The recent rains and flooding have carried a lot of material into the lakes and rivers in the state. Mary Skopec with the Iowa Department of Natural Resources beach monitoring program says the influx of water shows up in testing. “The rainfall that we’ve had certainly has an impact in the immediate days right after that rainfall. We do see high levels of sediment and dirt running off the farm fields, so we do see a spike in those bacteria levels immediately following,” Skopec says.
But the bacteria spike doesn’t last long. “When we have a couple of really dry days like we’ve had, and some sunny weather, the levels of bacteria seem to drop pretty dramatically,”Skopec says. She says there are some exceptions. “If you’ve got a lake that has a flooding situation and the sediment is suspended in the water longer, you may see those the levels stay elevated for a week or two weeks. But most or our lakes we see the levels come down within a day or two,” Skopec says. “And we are actually resampling some of our lakes to see if the high levels that we experienced on Monday and Tuesday are coming down now on Wednesday and Thursday.”

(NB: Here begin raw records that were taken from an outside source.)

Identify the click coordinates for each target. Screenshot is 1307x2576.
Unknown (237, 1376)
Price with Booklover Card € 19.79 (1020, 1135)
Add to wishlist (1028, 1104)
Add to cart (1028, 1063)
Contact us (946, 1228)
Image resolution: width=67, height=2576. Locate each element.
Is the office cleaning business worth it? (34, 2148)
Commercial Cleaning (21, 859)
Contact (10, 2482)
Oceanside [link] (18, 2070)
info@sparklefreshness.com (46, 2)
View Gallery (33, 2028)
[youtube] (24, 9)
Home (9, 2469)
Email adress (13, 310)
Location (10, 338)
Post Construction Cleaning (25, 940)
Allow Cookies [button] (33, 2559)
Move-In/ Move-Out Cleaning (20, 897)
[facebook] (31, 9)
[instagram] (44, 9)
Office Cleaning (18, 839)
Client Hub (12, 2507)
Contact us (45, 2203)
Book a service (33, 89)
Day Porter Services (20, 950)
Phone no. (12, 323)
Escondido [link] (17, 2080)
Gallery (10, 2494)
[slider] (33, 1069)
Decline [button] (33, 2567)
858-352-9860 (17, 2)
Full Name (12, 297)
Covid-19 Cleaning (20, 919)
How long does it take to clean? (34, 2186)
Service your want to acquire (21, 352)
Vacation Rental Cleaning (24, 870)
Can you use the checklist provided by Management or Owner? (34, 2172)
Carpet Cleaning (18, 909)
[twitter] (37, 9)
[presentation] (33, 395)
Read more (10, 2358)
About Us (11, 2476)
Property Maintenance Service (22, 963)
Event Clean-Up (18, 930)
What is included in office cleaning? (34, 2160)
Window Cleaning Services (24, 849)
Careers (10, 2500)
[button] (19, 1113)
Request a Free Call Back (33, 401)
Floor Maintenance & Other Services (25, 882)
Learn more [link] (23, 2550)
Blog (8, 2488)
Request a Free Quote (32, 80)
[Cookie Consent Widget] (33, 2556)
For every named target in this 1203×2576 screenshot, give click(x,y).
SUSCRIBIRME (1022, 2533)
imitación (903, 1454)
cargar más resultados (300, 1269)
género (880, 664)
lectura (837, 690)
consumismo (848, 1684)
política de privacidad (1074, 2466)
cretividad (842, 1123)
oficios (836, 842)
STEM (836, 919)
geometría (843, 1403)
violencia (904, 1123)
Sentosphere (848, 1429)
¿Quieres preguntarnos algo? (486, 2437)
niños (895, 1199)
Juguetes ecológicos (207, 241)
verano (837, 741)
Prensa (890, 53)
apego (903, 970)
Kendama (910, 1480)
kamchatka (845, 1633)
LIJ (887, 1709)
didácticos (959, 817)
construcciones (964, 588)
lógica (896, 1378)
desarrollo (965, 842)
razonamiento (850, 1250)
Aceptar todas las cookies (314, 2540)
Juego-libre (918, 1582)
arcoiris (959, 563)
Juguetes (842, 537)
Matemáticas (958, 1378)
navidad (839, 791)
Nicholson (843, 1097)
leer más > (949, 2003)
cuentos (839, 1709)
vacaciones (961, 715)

The flooding carries other things like trees into the water, and Skopec says it’s not as much an issue in lakes as the debris tends to fall to the bottom of the lake, but is more of an issue in rivers. “If people plan on being out on boats or kayaks this weekend, they want to be aware of that kind of thing, debris up against bridges or just general debris,” Skopec says.
You can go to the DNR’s website to find out if there are bacteria issues at your favorite state beach or call the beach hotline at: 515-725-3434. The DNR begins testing the water weekly at all state park beaches, and at participating city and county beaches at least once per week on Memorial Day, and continues the testing through Labor Day.